In summary, the snow disaster situation evaluation method and system based on actual disaster damage of the farmers provided by the embodiments of the present application can accurately identify the disaster victims and the disaster degree thereof, provide guidance basis for accurate disaster relief and reduction, and effectively improve the disaster relief and reduction efficiency. The method has the advantages that the accuracy of quantitative evaluation of snow disaster situations is improved by taking actual disaster situations of herdsmen as the basis indexes of the snow disaster evaluation method; disaster-suffering characteristic indexes are integrated into a snow disaster situation grade index in snow disaster assessment, and the disaster situations of herdsmen with different production scales and different disaster-suffering characteristics are comprehensively considered, so that the disaster situation assessment is more reasonable and comprehensive; the snow disaster assessment scale is reduced from the regional scale to the scale of the farmers, so that the accuracy of disaster assessment is improved, and an effective method is provided for accurately identifying the disaster-stricken and the disaster degree thereof.
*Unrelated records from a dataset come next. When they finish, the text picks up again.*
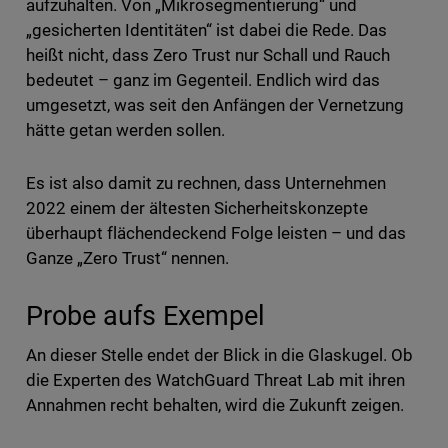
aufzuhalten. Von „Mikrosegmentierung“ und
„gesicherten Identitäten“ ist dabei die Rede. Das
heißt nicht, dass Zero Trust nur Schall und Rauch
bedeutet – ganz im Gegenteil. Endlich wird das
umgesetzt, was seit den Anfängen der Vernetzung
hätte getan werden sollen.
Es ist also damit zu rechnen, dass Unternehmen
2022 einem der ältesten Sicherheitskonzepte
überhaupt flächendeckend Folge leisten – und das
Ganze „Zero Trust“ nennen.
Probe aufs Exempel
An dieser Stelle endet der Blick in die Glaskugel. Ob
die Experten des WatchGuard Threat Lab mit ihren
Annahmen recht behalten, wird die Zukunft zeigen.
The above description is only a preferred embodiment of the present application and is not intended to limit the present application, and various modifications and changes may be made by those skilled in the art. Any modification, equivalent replacement, improvement and the like made within the spirit and principle of the present application shall be included in the protection scope of the present application.
It will be evident to those skilled in the art that the application is not limited to the details of the foregoing illustrative embodiments, and that the present application may be embodied in other specific forms without departing from the spirit or essential attributes thereof. The present embodiments are therefore to be considered in all respects as illustrative and not restrictive, the scope of the application being indicated by the appended claims rather than by the foregoing description, and all changes which come within the meaning and range of equivalency of the claims are therefore intended to be embraced therein. Any reference sign in a claim should not be construed as limiting the claim concerned.
Claims (10)
1. A snow disaster situation assessment method based on actual disaster damage of herdsmen is characterized by comprising the following steps:
carrying out disaster assessment index calculation according to the livestock lambing falling rate, the livestock mortality rate, the forage cost growth rate and the damage rate of shed facilities to obtain the damage rate of each index and carrying out grading;
and obtaining the disaster grade index of the herd according to the damage rate of each index, the lamb falling rate disaster grade of the livestock, the mortality rate disaster grade of the livestock, the forage cost increase rate disaster grade, and the damage rate disaster grade of the shed facilities, and then carrying out the disaster grade division of the herd.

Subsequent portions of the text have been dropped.